Oleh: Pdt. Weinata Sairin
JANGANLAH ADA DIANTARA KAMU YANG HARUS MENDERITA SEBAGAI PEMBUNUH ATAU PENCURI ATAU PENJAHAT ATAU PENGACAU. TETAPI JIKA IA MENDERITA SEBAGAI ORANG KRISTEN MAKA JANGANLAH IA *MALU* MELAINKAN HENDAKLAH IA MEMULIAKAN ALLAH DALAM NAMA KRISTUS ITU (1 Petrus 4 : 15-16)
Penderitaan adalah bagian integral dari sejarah kehidupan manusia. Penderitaan dalam berbagai bentuk dan bobotnya senantiasa hadir mewarnai perjalanan kehidupan manusia. Penderitaan bisa mewujud dalam bentuk penyakit, kecelakaan, ketidak-beruntungan dan banyak lagi bentuk lainnya. Ada orang yang dipengaruhi pandangan teologi tertentu secara mudah dan simplisistis melihat penderitaan sebagai *akibat dosa*.
Pola pikir ini bukan hal baru. Pada saat Tuhan Yesus bertemu dengan orang buta dalam perjalanan pelayananNya, murid-murid dalam skema berfikir seperti itu bertanya kepada Yesus siapa yang berbuat dosa, orang ini atau orang tuanya sehingga ia dilahirkan buta? Dan Yesus yang memahami nuansa teologis pertanyaan itu sama sekali tidak memberi jawaban matematis dan definitif. Yesus menjawab dengan amat diplomatis saat itu, bukan orang itu atau orang tuanya tetapi agar pekerjaan Allah harus dinyatakan di dalam dia.
Yesus tentu amat piawai dalam merespons berbagai pertanyaan apalagi sebuah pertanyaan yang patut diduga hanya untuk menjebak dan atau “mencobai” Yesus. Ada beberapa kasus tatkala murid-murid bertanya kepada Yesus untuk mengetahui bagaimana sikap Yesus terhadap burning issues yang sedang menjadi wacana dalam masyarakat.
Dalam surat ini Petrus dengan amat tegas memberi nasihat agar umat yang berada di Asia Kecil sekitar tahun 64-66 itu jangan menderita sebagai pembunuh, pencuri, penjahat atau pengacau.

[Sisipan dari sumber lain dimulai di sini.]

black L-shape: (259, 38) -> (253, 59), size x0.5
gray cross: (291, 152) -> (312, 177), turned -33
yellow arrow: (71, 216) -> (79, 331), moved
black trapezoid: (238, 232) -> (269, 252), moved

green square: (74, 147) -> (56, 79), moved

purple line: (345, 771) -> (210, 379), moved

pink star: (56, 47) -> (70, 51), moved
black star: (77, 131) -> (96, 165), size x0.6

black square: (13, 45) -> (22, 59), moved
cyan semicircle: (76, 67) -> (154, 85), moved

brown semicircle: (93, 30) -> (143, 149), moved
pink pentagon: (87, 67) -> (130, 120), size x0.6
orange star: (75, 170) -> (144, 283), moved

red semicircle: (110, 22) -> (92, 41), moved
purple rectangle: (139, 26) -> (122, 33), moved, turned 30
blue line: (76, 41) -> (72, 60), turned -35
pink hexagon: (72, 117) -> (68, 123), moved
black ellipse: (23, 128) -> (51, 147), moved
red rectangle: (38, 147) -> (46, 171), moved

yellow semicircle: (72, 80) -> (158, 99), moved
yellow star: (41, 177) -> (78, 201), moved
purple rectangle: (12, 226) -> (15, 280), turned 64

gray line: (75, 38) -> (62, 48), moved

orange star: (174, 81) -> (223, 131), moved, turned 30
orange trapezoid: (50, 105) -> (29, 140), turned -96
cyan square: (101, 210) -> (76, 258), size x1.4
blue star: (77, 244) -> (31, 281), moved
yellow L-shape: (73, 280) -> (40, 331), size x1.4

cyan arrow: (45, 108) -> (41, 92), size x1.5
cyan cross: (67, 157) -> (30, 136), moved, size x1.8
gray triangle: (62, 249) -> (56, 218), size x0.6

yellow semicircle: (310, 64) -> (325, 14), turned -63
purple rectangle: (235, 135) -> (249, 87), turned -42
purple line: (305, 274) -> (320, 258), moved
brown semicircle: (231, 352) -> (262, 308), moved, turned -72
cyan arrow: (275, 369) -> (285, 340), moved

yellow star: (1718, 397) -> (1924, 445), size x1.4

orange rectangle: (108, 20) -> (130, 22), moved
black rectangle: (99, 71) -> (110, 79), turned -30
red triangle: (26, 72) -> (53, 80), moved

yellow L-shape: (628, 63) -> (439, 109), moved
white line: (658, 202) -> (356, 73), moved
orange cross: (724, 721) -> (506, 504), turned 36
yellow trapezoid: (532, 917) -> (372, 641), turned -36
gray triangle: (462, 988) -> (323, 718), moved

Kemungkinan besar dalam situasi politik yang tidak kondusif bagi umat kristiani di abad-abad pertama zaman itu, telah dikenal 4 bentuk perbuatan kriminal sebagaimana disebut eksplisit dalam Surat 1 Petrus. Pada zaman itu penistaan terhadap umat Kristiani amat gencar, fitnah dan pembunuhan karakter terjadi bahkan umat Kristiani dituduh telah membakar kota Roma sehingga posisi umat mengalami keterguncangan hebat dalam masyarakat di zaman itu.
Dalam konteks itu Petrus memberikan penguatan pastoral agar umat jangan malu apabila mereka menderita karena kekristenan mereka. Jika hal itu yang terjadi mereka justru harus *memuliakan Allah dalam nama Kristus*.
Dalam pengalaman empirik umat kita mengalami penderitaan bukan saja karena soal-soal ‘sekuler’ tetapi juga karena kekristenan mereka. Mereka dihujat, dinista, di kriminalisasi, didiskriminasi, dihambat kariernya, tidak naik pangkat. Ada kasus seorang warga gereja dibatalkan pengangkatannya hanya karena ia beragama Kristen.
Kondisi seperti ini terjadi di ibukota negara dan merata di berbagai wilayah negeri ini. Rekrutmen pimpinan dan pegawai dengan basis primirdoal dan Sara acapkali menjadikan warga Gereja sebagai korban. Gereja-gereja kini memasuki Minggu Prapaskah/Minggu Sengsara Vi dalam rangka mengingat ulang jalan sengsara yang ditempuh Yesus demi menyelamatkan manusia.
Saudaraku, andai kita menderita dan mengalami sengsara karena kekristenan kita, tak usah malu tetapi kita harus memuliakan Allah dalam nama Kristus. Yesus Kristus telah lebih dulu meneguk anggur dari cawan penderitaan dan telah mengalami kemenangan dari kuasa maut. Mari terus bersyukur dan memuliakan namaNya dalam kekinian sejarah!
Selamat Merayakan Hari Minggu. God bless!